Behavioral Signals of Audiobook App Churn: A Supervised Learning Approach to Retention Prediction

Abstract

Customer retention is a key performance indicator for digital content platforms, yet churn prediction remains a challenging task due to complex user behavior. In this study, we investigate user disengagement in a commercial audiobook application using a dataset of over 14,000 anonymized user records. We define churn as a lack of purchases during the final six months of the observation period. Through data cleaning, feature engineering, and multicollinearity reduction, we isolate the most predictive behavioral variables. Surprisingly, we find that content completion—a conventional proxy for engagement—is a strong signal of churn. Using synthetic minority oversampling (SMOTE), class weighting, and supervised classification models, we achieve an F1-score of 0.82 for active user prediction. The final model, a tuned Random Forest, provides both high accuracy and interpretability, suggesting that sustained post-purchase engagement, not content completion, is the critical indicator of user retention.

1. Introduction

The ability to anticipate customer churn is vital for subscription-based platforms, especially those reliant on digital content consumption such as audiobook applications. Existing retention strategies typically focus on maximizing engagement, assuming that users who consume more content are more likely to stay. However, emerging research in behavioral analytics suggests this assumption may be overly simplistic. This paper explores churn prediction in an audiobook platform through the lens of user behavior and applies modern machine learning techniques to uncover predictive patterns.

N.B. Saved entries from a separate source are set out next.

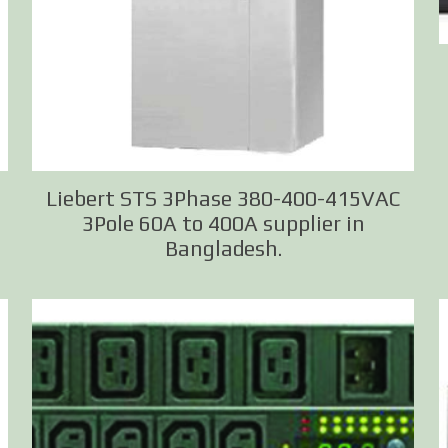
Liebert STS 3Phase 380-400-415VAC
3Pole 60A to 400A supplier in
Bangladesh.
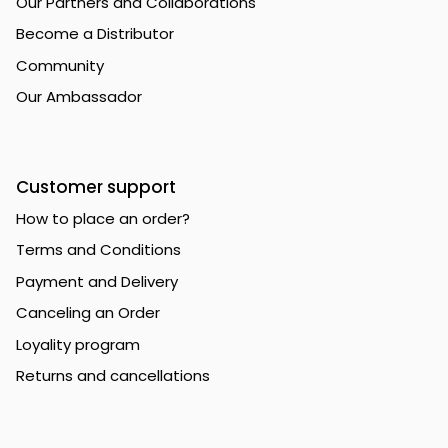
Our Partners and Collaborations
Become a Distributor
Community
Our Ambassador
Customer support
How to place an order?
Terms and Conditions
Payment and Delivery
Canceling an Order
Loyality program
Returns and cancellations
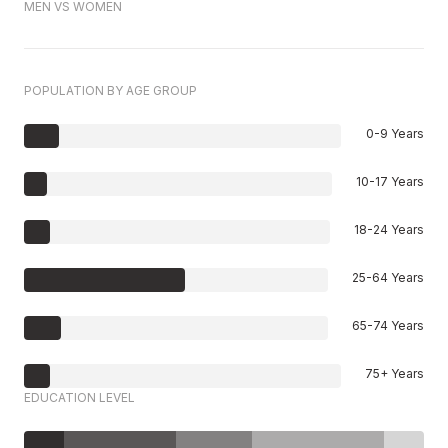
MEN VS WOMEN
POPULATION BY AGE GROUP
0-9 Years
10-17 Years
18-24 Years
25-64 Years
65-74 Years
75+ Years
EDUCATION LEVEL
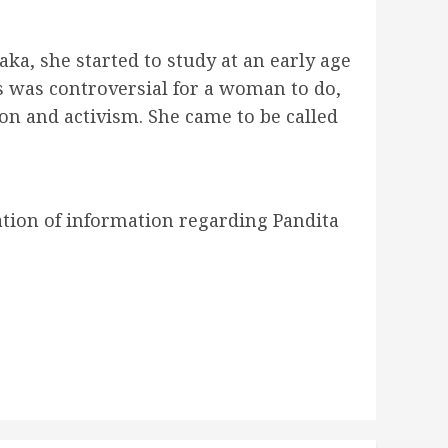
aka, she started to study at an early age
s was controversial for a woman to do,
on and activism. She came to be called
ation of information regarding Pandita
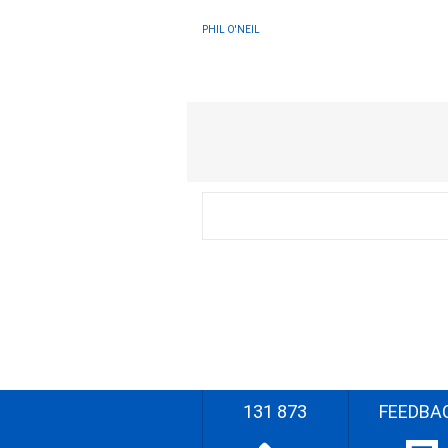
PHIL O'NEIL
131 873
FEEDBA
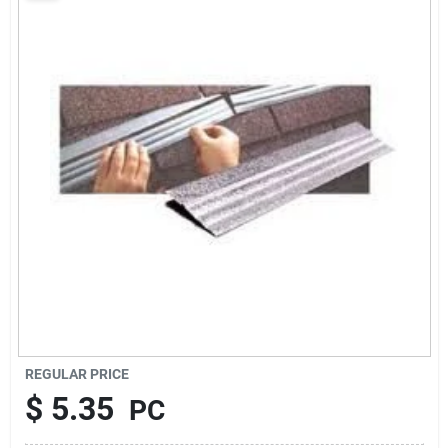
About Us
Sign In
Sign Up
Cart
REGULAR PRICE
$
5.35
PC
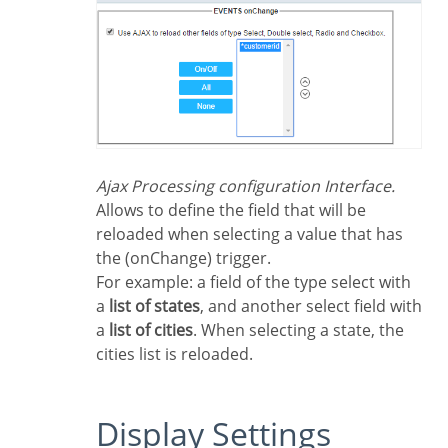
Ajax Processing configuration Interface.
Allows to define the field that will be
reloaded when selecting a value that has
the (onChange) trigger.
For example: a field of the type select with
a
list of states
, and another select field with
a
list of cities
. When selecting a state, the
cities list is reloaded.
Display Settings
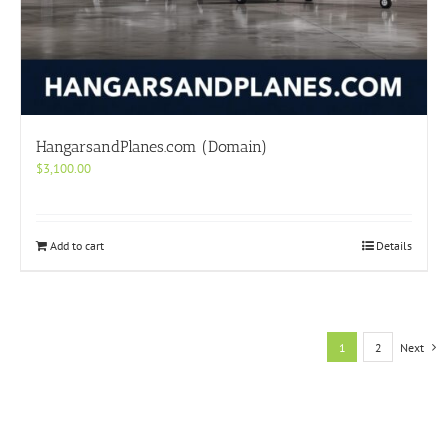
HangarsandPlanes.com (Domain)
$
3,100.00
Add to cart
Details
1
2
Next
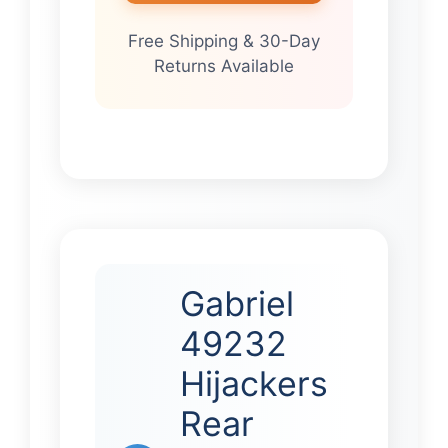
Free Shipping & 30-Day
Returns Available
Gabriel
49232
Hijackers
Rear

We aim to build a robust, interpretable churn prediction model using historical user activity and purchase behavior data. Our primary contribution is twofold: (1) demonstrating that conventional indicators of engagement—such as content completion and listening time—may paradoxically signal user exit, and (2) implementing a tuned ensemble classification pipeline that accurately identifies users at risk of churning, enabling targeted intervention.

2. Data and Methodology

2.1 Dataset Overview

The dataset comprises 14,084 anonymized user records, each reflecting cumulative and session-level audiobook usage statistics. Key features include total minutes listened, book completion percentage, average book price, review behavior, customer support interactions, and time elapsed between the most recent activity and the user's first purchase.

2.2 Preprocessing and Feature Engineering

We first addressed discrepancies in feature naming, corrected mislabeled columns, and removed the non-informative user ID column. Correlation analysis and VIF testing revealed multicollinearity among several predictors. To reduce redundancy and stabilize model training, we removed highly correlated variables (e.g., total vs. average book length; total listening time vs. completion percentage).

2.3 Handling Class Imbalance

Approximately 80% of users in the dataset were labeled as churned. To address this imbalance, we employed SMOTE to synthetically augment the minority class (active users). We experimented with several sampling ratios (0.5, 0.75, 1.0) and determined that a 0.75 ratio provided the optimal tradeoff between bias and variance.

3. Exploratory Analysis

3.1 Content Completion as a Churn Signal

A key finding emerged from a binary comparison of users who completed >0% of content versus those who did not. Every user with >0% completion ultimately churned. Conversely, all retained users had zero completion. This suggests that for some users, the platform fulfills a narrow goal (e.g., finishing one book), after which engagement ceases.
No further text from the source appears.